Make an exact copy of all the records.

> ENTRIES SHOWN
◆ ◆ ◆ ◆ ◆ ◆ ◆

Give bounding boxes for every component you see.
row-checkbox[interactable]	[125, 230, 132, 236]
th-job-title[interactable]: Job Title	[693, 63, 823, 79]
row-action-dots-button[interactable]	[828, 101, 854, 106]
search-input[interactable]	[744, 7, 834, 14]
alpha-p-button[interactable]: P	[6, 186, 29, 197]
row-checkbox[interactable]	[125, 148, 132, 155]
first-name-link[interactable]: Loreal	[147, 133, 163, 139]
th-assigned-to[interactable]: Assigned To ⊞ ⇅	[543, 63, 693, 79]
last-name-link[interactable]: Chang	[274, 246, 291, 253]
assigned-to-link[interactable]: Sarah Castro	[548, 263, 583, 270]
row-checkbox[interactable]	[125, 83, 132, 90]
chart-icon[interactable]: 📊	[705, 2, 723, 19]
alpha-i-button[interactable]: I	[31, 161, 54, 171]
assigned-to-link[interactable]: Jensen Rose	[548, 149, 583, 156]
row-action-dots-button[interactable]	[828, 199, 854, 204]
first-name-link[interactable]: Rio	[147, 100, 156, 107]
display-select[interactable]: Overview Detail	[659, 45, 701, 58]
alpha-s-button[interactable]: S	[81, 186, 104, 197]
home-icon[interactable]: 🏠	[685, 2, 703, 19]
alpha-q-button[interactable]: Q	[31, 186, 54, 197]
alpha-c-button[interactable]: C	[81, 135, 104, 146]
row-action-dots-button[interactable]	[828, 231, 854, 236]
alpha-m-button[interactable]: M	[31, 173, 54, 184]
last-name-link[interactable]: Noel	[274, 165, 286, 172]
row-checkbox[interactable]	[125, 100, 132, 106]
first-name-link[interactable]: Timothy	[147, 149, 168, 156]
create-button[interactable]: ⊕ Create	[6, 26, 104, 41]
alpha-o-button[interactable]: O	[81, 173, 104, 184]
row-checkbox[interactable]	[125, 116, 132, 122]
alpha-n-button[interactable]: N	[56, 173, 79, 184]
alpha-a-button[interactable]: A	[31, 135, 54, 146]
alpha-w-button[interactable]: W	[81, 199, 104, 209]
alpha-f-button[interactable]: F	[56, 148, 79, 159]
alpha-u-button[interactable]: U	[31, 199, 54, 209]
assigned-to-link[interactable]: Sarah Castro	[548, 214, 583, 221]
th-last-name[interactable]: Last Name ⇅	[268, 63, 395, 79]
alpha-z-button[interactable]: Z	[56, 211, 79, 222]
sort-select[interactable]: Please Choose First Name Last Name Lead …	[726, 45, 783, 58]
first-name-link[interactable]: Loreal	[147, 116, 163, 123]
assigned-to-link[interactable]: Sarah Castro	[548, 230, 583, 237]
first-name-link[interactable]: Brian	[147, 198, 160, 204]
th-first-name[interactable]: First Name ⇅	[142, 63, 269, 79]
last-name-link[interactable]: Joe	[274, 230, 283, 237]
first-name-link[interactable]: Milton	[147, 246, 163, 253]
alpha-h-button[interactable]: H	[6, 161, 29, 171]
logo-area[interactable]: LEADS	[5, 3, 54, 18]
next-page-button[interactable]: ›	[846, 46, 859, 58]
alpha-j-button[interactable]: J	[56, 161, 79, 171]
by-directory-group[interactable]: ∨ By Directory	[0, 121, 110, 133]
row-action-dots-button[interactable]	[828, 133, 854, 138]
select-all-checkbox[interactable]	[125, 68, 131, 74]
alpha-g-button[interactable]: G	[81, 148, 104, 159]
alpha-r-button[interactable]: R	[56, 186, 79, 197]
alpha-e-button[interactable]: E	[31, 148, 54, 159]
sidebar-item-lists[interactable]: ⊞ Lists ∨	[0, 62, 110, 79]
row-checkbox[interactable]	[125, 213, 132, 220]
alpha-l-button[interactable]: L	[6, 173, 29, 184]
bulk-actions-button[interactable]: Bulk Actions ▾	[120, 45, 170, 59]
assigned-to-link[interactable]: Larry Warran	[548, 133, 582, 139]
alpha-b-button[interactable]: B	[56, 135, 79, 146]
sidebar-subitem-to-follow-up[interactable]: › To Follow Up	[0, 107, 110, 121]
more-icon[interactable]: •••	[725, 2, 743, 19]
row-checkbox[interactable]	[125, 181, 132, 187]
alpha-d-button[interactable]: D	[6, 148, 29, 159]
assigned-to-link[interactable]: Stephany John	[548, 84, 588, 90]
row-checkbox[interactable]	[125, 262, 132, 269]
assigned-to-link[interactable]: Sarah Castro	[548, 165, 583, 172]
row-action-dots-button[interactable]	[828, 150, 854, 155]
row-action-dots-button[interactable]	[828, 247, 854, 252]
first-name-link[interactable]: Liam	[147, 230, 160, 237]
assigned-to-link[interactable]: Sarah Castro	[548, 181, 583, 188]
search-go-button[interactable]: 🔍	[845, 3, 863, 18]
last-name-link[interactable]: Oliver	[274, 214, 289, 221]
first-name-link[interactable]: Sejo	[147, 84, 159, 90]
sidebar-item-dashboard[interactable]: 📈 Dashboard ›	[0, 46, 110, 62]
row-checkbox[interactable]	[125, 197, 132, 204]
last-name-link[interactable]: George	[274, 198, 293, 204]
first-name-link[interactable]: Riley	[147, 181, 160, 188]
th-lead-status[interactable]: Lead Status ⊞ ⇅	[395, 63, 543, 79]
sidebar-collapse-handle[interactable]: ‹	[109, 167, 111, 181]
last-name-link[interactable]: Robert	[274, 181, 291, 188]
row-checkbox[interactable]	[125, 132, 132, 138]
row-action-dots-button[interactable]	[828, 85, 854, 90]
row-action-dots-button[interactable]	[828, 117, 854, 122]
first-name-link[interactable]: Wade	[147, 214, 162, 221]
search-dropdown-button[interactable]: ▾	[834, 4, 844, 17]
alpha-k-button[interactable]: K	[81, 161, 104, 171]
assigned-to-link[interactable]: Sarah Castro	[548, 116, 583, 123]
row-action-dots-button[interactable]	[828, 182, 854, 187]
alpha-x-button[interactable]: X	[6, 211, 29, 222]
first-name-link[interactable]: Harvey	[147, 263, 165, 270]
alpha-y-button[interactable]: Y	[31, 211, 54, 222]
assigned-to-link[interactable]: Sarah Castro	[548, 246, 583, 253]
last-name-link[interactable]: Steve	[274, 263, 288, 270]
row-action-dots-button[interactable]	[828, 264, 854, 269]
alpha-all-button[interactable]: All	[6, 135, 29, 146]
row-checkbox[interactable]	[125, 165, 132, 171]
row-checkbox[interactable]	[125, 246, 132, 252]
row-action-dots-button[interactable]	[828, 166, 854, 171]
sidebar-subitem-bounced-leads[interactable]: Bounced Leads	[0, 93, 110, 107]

◆ ◆ ◆ ◆ ◆ ◆ ◆

> ANSWER TO THIS EXERCISE
Give bounding boxes for every component you see.
row-checkbox[interactable]	[125, 230, 132, 236]
th-job-title[interactable]: Job Title	[693, 63, 823, 79]
row-action-dots-button[interactable]	[828, 101, 854, 106]
search-input[interactable]	[744, 7, 834, 14]
alpha-p-button[interactable]: P	[6, 186, 29, 197]
row-checkbox[interactable]	[125, 148, 132, 155]
first-name-link[interactable]: Loreal	[147, 133, 163, 139]
th-assigned-to[interactable]: Assigned To ⊞ ⇅	[543, 63, 693, 79]
last-name-link[interactable]: Chang	[274, 246, 291, 253]
assigned-to-link[interactable]: Sarah Castro	[548, 263, 583, 270]
row-checkbox[interactable]	[125, 83, 132, 90]
chart-icon[interactable]: 📊	[705, 2, 723, 19]
alpha-i-button[interactable]: I	[31, 161, 54, 171]
assigned-to-link[interactable]: Jensen Rose	[548, 149, 583, 156]
row-action-dots-button[interactable]	[828, 199, 854, 204]
first-name-link[interactable]: Rio	[147, 100, 156, 107]
display-select[interactable]: Overview Detail	[659, 45, 701, 58]
alpha-s-button[interactable]: S	[81, 186, 104, 197]
home-icon[interactable]: 🏠	[685, 2, 703, 19]
alpha-q-button[interactable]: Q	[31, 186, 54, 197]
alpha-c-button[interactable]: C	[81, 135, 104, 146]
row-action-dots-button[interactable]	[828, 231, 854, 236]
alpha-m-button[interactable]: M	[31, 173, 54, 184]
last-name-link[interactable]: Noel	[274, 165, 286, 172]
row-checkbox[interactable]	[125, 100, 132, 106]
first-name-link[interactable]: Timothy	[147, 149, 168, 156]
create-button[interactable]: ⊕ Create	[6, 26, 104, 41]
alpha-o-button[interactable]: O	[81, 173, 104, 184]
row-checkbox[interactable]	[125, 116, 132, 122]
alpha-n-button[interactable]: N	[56, 173, 79, 184]
alpha-a-button[interactable]: A	[31, 135, 54, 146]
alpha-w-button[interactable]: W	[81, 199, 104, 209]
alpha-f-button[interactable]: F	[56, 148, 79, 159]
alpha-u-button[interactable]: U	[31, 199, 54, 209]
assigned-to-link[interactable]: Sarah Castro	[548, 214, 583, 221]
th-last-name[interactable]: Last Name ⇅	[268, 63, 395, 79]
alpha-z-button[interactable]: Z	[56, 211, 79, 222]
sort-select[interactable]: Please Choose First Name Last Name Lead …	[726, 45, 783, 58]
first-name-link[interactable]: Loreal	[147, 116, 163, 123]
assigned-to-link[interactable]: Sarah Castro	[548, 230, 583, 237]
first-name-link[interactable]: Brian	[147, 198, 160, 204]
th-first-name[interactable]: First Name ⇅	[142, 63, 269, 79]
last-name-link[interactable]: Joe	[274, 230, 283, 237]
first-name-link[interactable]: Milton	[147, 246, 163, 253]
alpha-h-button[interactable]: H	[6, 161, 29, 171]
logo-area[interactable]: LEADS	[5, 3, 54, 18]
next-page-button[interactable]: ›	[846, 46, 859, 58]
alpha-j-button[interactable]: J	[56, 161, 79, 171]
by-directory-group[interactable]: ∨ By Directory	[0, 121, 110, 133]
row-action-dots-button[interactable]	[828, 133, 854, 138]
select-all-checkbox[interactable]	[125, 68, 131, 74]
alpha-g-button[interactable]: G	[81, 148, 104, 159]
alpha-r-button[interactable]: R	[56, 186, 79, 197]
alpha-e-button[interactable]: E	[31, 148, 54, 159]
sidebar-item-lists[interactable]: ⊞ Lists ∨	[0, 62, 110, 79]
row-checkbox[interactable]	[125, 213, 132, 220]
alpha-l-button[interactable]: L	[6, 173, 29, 184]
bulk-actions-button[interactable]: Bulk Actions ▾	[120, 45, 170, 59]
assigned-to-link[interactable]: Larry Warran	[548, 133, 582, 139]
alpha-b-button[interactable]: B	[56, 135, 79, 146]
sidebar-subitem-to-follow-up[interactable]: › To Follow Up	[0, 107, 110, 121]
more-icon[interactable]: •••	[725, 2, 743, 19]
row-checkbox[interactable]	[125, 181, 132, 187]
alpha-d-button[interactable]: D	[6, 148, 29, 159]
assigned-to-link[interactable]: Stephany John	[548, 84, 588, 90]
row-checkbox[interactable]	[125, 262, 132, 269]
assigned-to-link[interactable]: Sarah Castro	[548, 165, 583, 172]
row-action-dots-button[interactable]	[828, 150, 854, 155]
row-action-dots-button[interactable]	[828, 247, 854, 252]
first-name-link[interactable]: Liam	[147, 230, 160, 237]
assigned-to-link[interactable]: Sarah Castro	[548, 181, 583, 188]
search-go-button[interactable]: 🔍	[845, 3, 863, 18]
last-name-link[interactable]: Oliver	[274, 214, 289, 221]
first-name-link[interactable]: Sejo	[147, 84, 159, 90]
sidebar-item-dashboard[interactable]: 📈 Dashboard ›	[0, 46, 110, 62]
row-checkbox[interactable]	[125, 197, 132, 204]
last-name-link[interactable]: George	[274, 198, 293, 204]
first-name-link[interactable]: Riley	[147, 181, 160, 188]
th-lead-status[interactable]: Lead Status ⊞ ⇅	[395, 63, 543, 79]
sidebar-collapse-handle[interactable]: ‹	[109, 167, 111, 181]
last-name-link[interactable]: Robert	[274, 181, 291, 188]
row-checkbox[interactable]	[125, 132, 132, 138]
row-action-dots-button[interactable]	[828, 85, 854, 90]
row-action-dots-button[interactable]	[828, 117, 854, 122]
first-name-link[interactable]: Wade	[147, 214, 162, 221]
search-dropdown-button[interactable]: ▾	[834, 4, 844, 17]
alpha-k-button[interactable]: K	[81, 161, 104, 171]
assigned-to-link[interactable]: Sarah Castro	[548, 116, 583, 123]
row-action-dots-button[interactable]	[828, 182, 854, 187]
alpha-x-button[interactable]: X	[6, 211, 29, 222]
first-name-link[interactable]: Harvey	[147, 263, 165, 270]
alpha-y-button[interactable]: Y	[31, 211, 54, 222]
assigned-to-link[interactable]: Sarah Castro	[548, 246, 583, 253]
last-name-link[interactable]: Steve	[274, 263, 288, 270]
row-action-dots-button[interactable]	[828, 264, 854, 269]
alpha-all-button[interactable]: All	[6, 135, 29, 146]
row-checkbox[interactable]	[125, 165, 132, 171]
row-checkbox[interactable]	[125, 246, 132, 252]
row-action-dots-button[interactable]	[828, 166, 854, 171]
sidebar-subitem-bounced-leads[interactable]: Bounced Leads	[0, 93, 110, 107]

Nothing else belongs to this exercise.